Embracing the World of Recruitment Process Outsourcing (RPO)

Corporate HR departments are increasingly using Recruitment Process Outsourcing (RPO) services to transfer all or part of their recruitment activities to an external service provider. RPOs are focused on recruiting activities with-in Human Resources Outsourcing (HRO) space which covers broad areas like, benefits management, compensation, payroll, training, contingent workforce, performance management etc..
RPO providers bring forward deep recruiting capabilities that include well-qualified recruiters, processes, sourcing networks, technology and social media. They operate as a virtual extension to the clients recruitment function. Specialized RPO firms will not only assume ownership of design and management of recruitment process but also take accountability for outcomes under pre-defined SLAs and drive automation and year on year productivity improvements.

Drivers and Benefits of RPO

Clients typically launch a RPO initiative to improve service, address fluctuating demand, improve time to hire, increase quality of candidate pool, provide verifiable metrics, reduce cost and improve governmental compliance. The benefits for clients can be enormous:

·         Low Cost: RPOs are generally run at lower cost as they are able to optimize costs associated with large staff of recruiters, resume databases, tools and social media networks.

·         Improved Flexibility: As with any other form of outsourcing, RPO solutions change fixed investment costs into variable costs that flex with fluctuating demand.

·         Better Utilization of Capacity: Companies may pay by transaction than by resource; ensuring better utilization of capacity and avoiding expensive layoffs when activity is low.

·        Higher Quality: RPO should also improve quality because RPO provider is paid for delivering specific performance targets and outcomes. As a result the RPO provider will concentrate their resources on core tasks that excluding any non-core activity.

The RPO Journey

For buyers interested in RPO solutions it is important to define your strategy upfront and answer some critical questions:

·         How will an RPO solution benefit your organization?
·         What are the areas that need improvement in the current recruitment processes?
·         Do we outsource specific tasks or end to end recruiting processes?
·         How will we redeploy the freed up capacity if we outsource?
·         How will be measure success if we embark on the RPO journey?

An assessment of recruiting processes will be essential to clearly understand the drivers that are specific to your organization. The recommendations from such assessments will provide insights into maturity of your process, people and technology and identify areas your firm should seek expertise and is willing to outsource. As an outcome of this phase, all key stakeholders need to be brought into the arrangement and must work together to accomplish the organization’s recruitment goals.

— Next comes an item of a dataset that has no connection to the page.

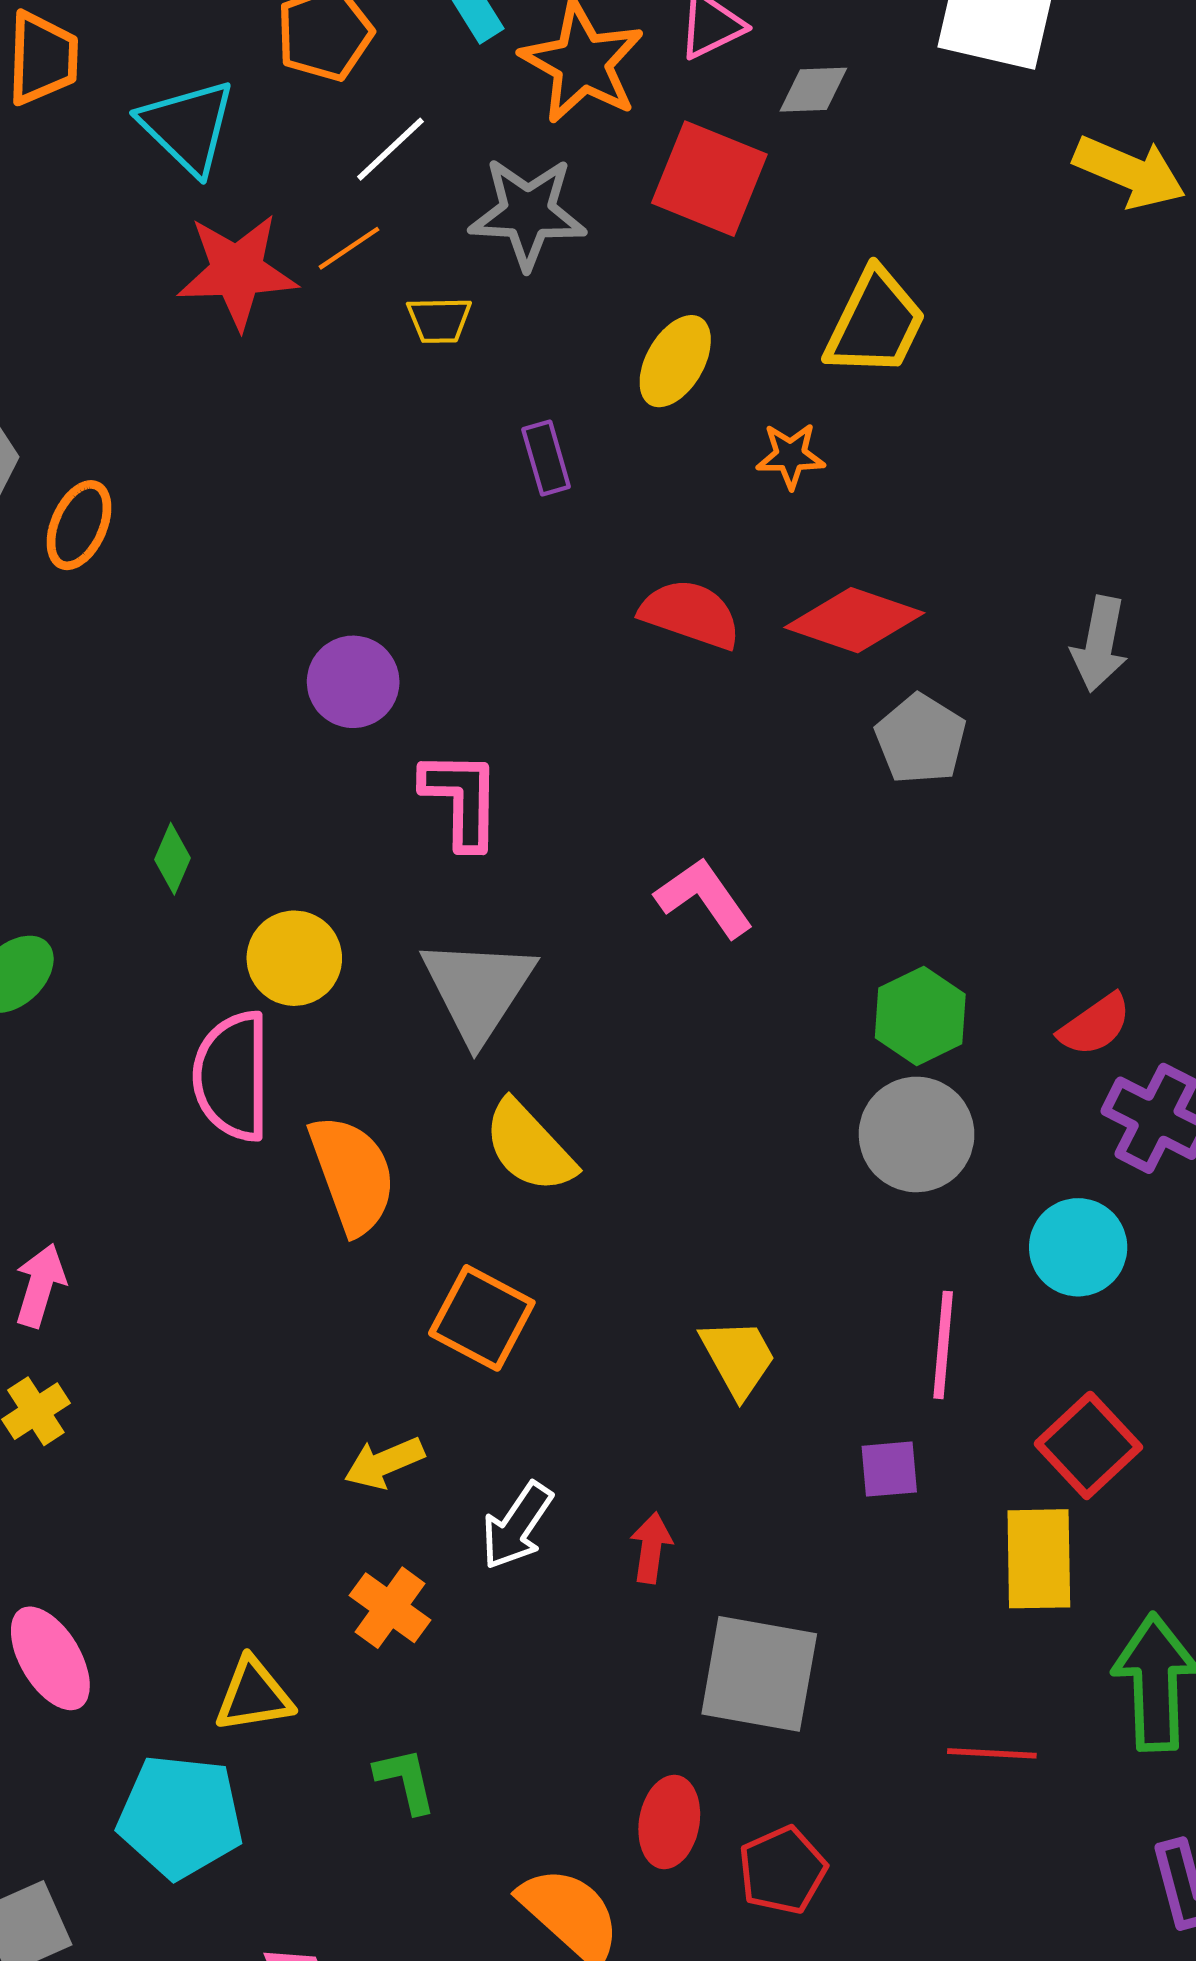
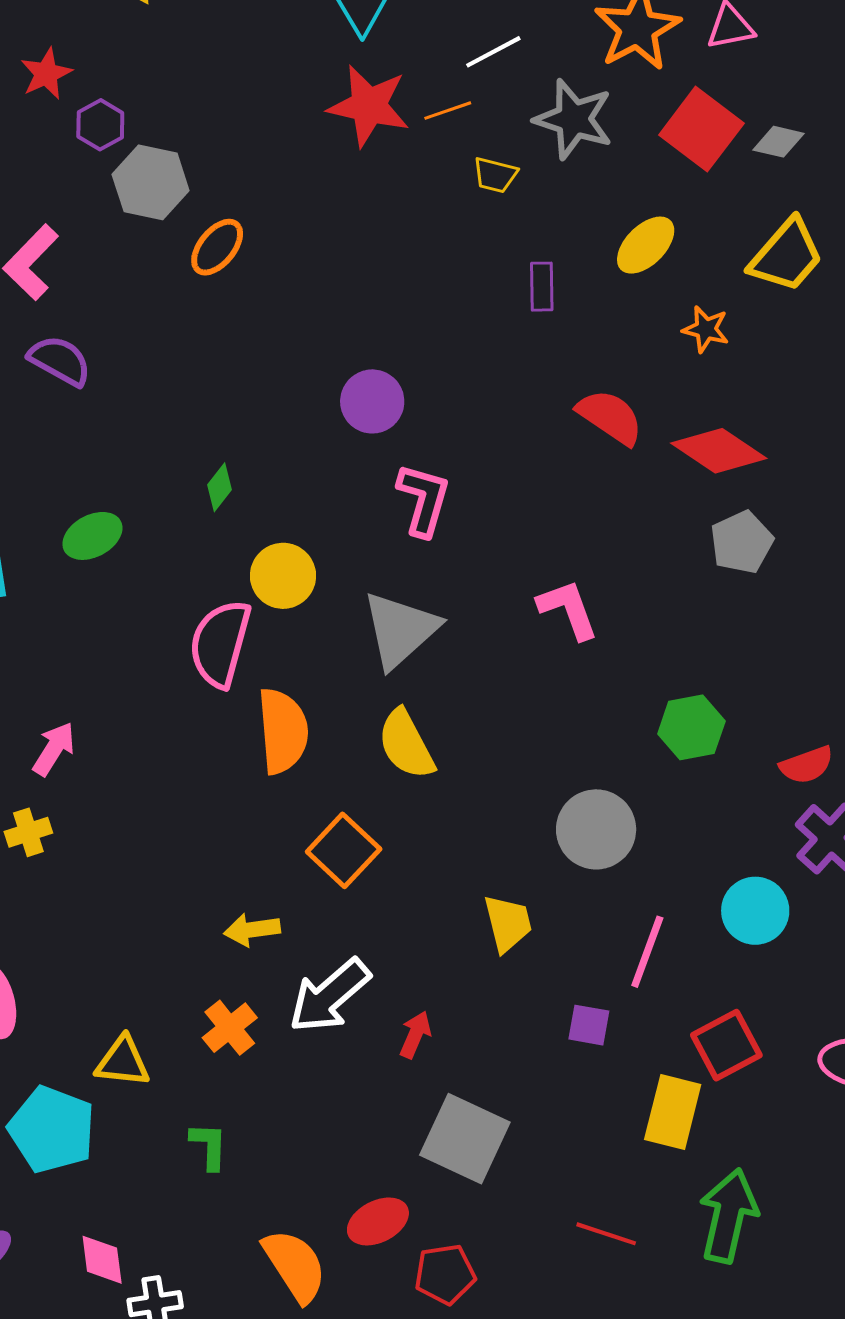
gray diamond: (813, 90) -> (778, 142), moved
gray circle: (917, 1134) -> (596, 829), moved
white arrow: (517, 1526) -> (329, 996), size x1.4
red ellipse: (669, 1822) -> (378, 1221), turned 38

Once scope is clearly understood and agreed, preparing the design of your unique RPO solution in consultation with potential vendors, employees and external consultants will be the next logical step. A governance group can be formed consisting of HR, Legal, Sourcing, Procurement and other stakeholder representations to drive this forward. This will also clearly establish executive sponsorship for the initiative. Vendor selection can also be initiated at this stage. Traditionally organizations used to do RFI / RFP (Request for Information / Proposal) but we recommend a more collaborative approach with few firms that allows you to build the future state and service improvement plans in closely working with them. This approach will balance mutual expectations and provide critical insights to determine the best RPO partner for your firm.

Transition of core recruiting processes in alignment with the RPO strategy lays out the foundation of the future success of the RPO. This phase must be therefore managed well. Clients will need to work closely with the selected partner and transfer knowledge and capabilities.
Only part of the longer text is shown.